THE DATA section start
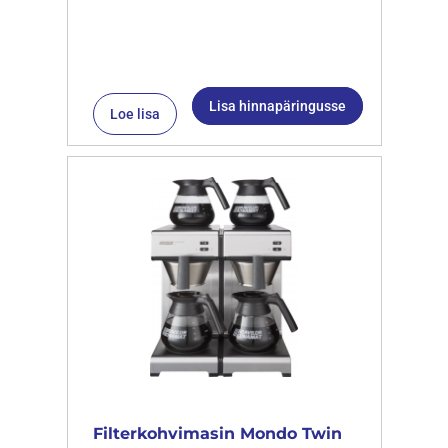
Lisa hinnapäringusse
Loe lisa
Filterkohvimasin Mondo Twin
THE DATA section end
**EXERCISE REQUIREMENTS**
Every line above goes into the copy unchanged; the pictures do not.

**OUTPUT OF THE TASK**
Lisa hinnapäringusse
Loe lisa
Filterkohvimasin Mondo Twin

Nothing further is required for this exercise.